Collected data
════

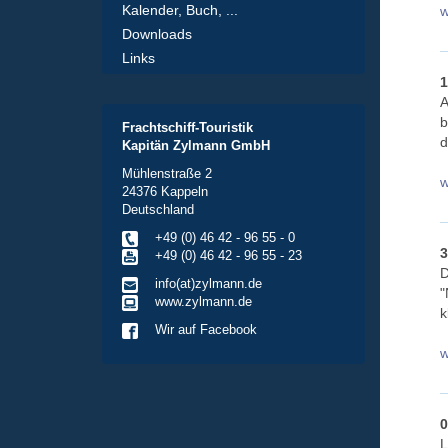
Kalender, Buch, ...
w
Downloads
Links
1
A
b
Frachtschiff-Touristik
d
Kapitän Zylmann GmbH
Mühlenstraße 2
w
24376 Kappeln
Deutschland
+49 (0) 46 42 - 96 55 - 0
3
+49 (0) 46 42 - 96 55 - 23
D
info(at)zylmann.de
"
www.zylmann.de
k
Wir auf Facebook
w
0
L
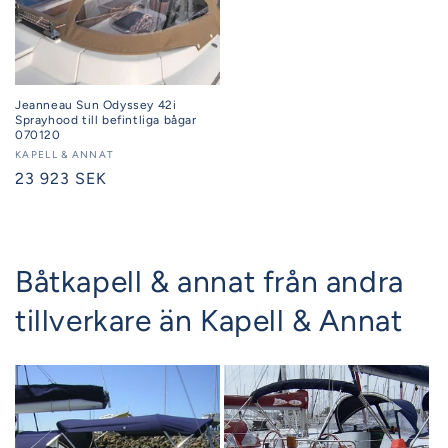
Jeanneau Sun Odyssey 42i
Sprayhood till befintliga bågar
070120
Säljare:
KAPELL & ANNAT
Ordinarie
23 923 SEK
pris
Båtkapell & annat från andra
tillverkare än Kapell & Annat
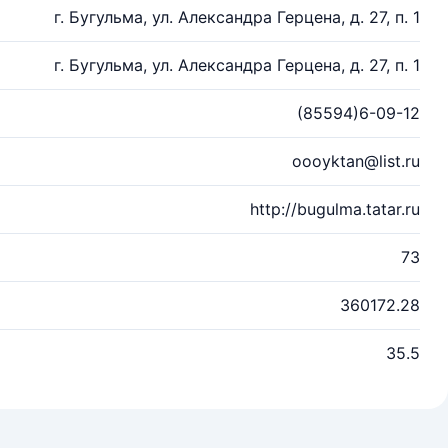
г. Бугульма, ул. Александра Герцена, д. 27, п. 1
г. Бугульма, ул. Александра Герцена, д. 27, п. 1
(85594)6-09-12
oooyktan@list.ru
http://bugulma.tatar.ru
73
360172.28
35.5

════

WHAT YOU NEED TO DO -> Omitting all pictures, retype exactly the lines from the line containing "Wir auf Facebook" down to the last line above, both ends included.

TASK RESPONSE ->
Wir auf Facebook
w
0
L
Jeanneau Sun Odyssey 42i
Sprayhood till befintliga bågar
070120
Säljare:
KAPELL & ANNAT
Ordinarie
23 923 SEK
pris
Båtkapell & annat från andra
tillverkare än Kapell & Annat
г. Бугульма, ул. Александра Герцена, д. 27, п. 1
г. Бугульма, ул. Александра Герцена, д. 27, п. 1
(85594)6-09-12
oooyktan@list.ru
http://bugulma.tatar.ru
73
360172.28
35.5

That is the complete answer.